One may recall that a notorious drug dealer named Mohommad Najim Mohommad Imran alias Kanjipani Imran obtained bail in 2022. Everybody knew that he would flee the country, and he did so a couple of weeks later. The then Public Security Minister Tiran Alles claimed that some unscrupulous lawyers had facilitated Imran’s escape and that of another criminal called Ganemulle Sanjeewa. Imran had been arrested in Dubai together with Sri Lanka’s Napoleon of Crime, Samarasinghe Arachchige Madush Lakshitha alias Makandure Madush in 2019, and brought back to Colombo. Madush perished allegedly in a crossfire between the police and an underworld gang while in custody. Imran has been running his crime syndicate here from overseas. He is believed to have masterminded the murder of Wasantha Perera or Club Wasantha in 2024. Ganemulle Sanjeewa was gunned down inside a courtroom in Colombo in 2025.
Some underworld kingpins have turned this country into a narcotic hub, for all intents and purposes, if the sheer amounts of dangerous drugs frequently taken into custody are any indication. They are capable of killing anyone anywhere. A lawyer and his wife were gunned down near the defence headquarters complex, Akuregoda, recently.
It is public knowledge that whenever a drug czar is netted, a well-coordinated operation gets underway to secure his release, with lawyers, politicians, and some rogue elements in the police and other state institutions such as the Government Analyst’s Department springing into action.
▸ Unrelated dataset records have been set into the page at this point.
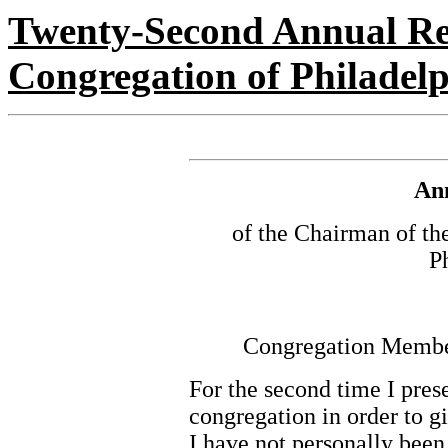
Twenty-Second Annual Re
Congregation of Philadel
An
of the Chairman of t
P
Congregation Members
For the second time I prese
congregation in order to gi
I have not personally been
In September 2023, Nadun Chinthaka Wickremaratne alias Harak Kata almost escaped from the CID headquarters where he was detained and interrogated. If not for some vigilant STF personnel, his crime syndicate would have been able to launch a spectacular operation with the help of some commandos and spring him free. Salindu Malshitha alias Kudu Salindu, arrested with Harak Kata in Madagascar, and extradited to Sri Lanka in 2023 also fled the country after obtaining bail.
Sri Lanka’s anti-narcotic laws are characterised by glaring inadequacies that allow clever lawyers appearing for wealthy drug lords to drive a coach and horses through them. They have done so on numerous occasions much to the dismay of the police and the public. The need for laws with stronger teeth to deal with drug lords and other such criminals firmly and make this country safe for the ordinary citizens cannot be overemphasised.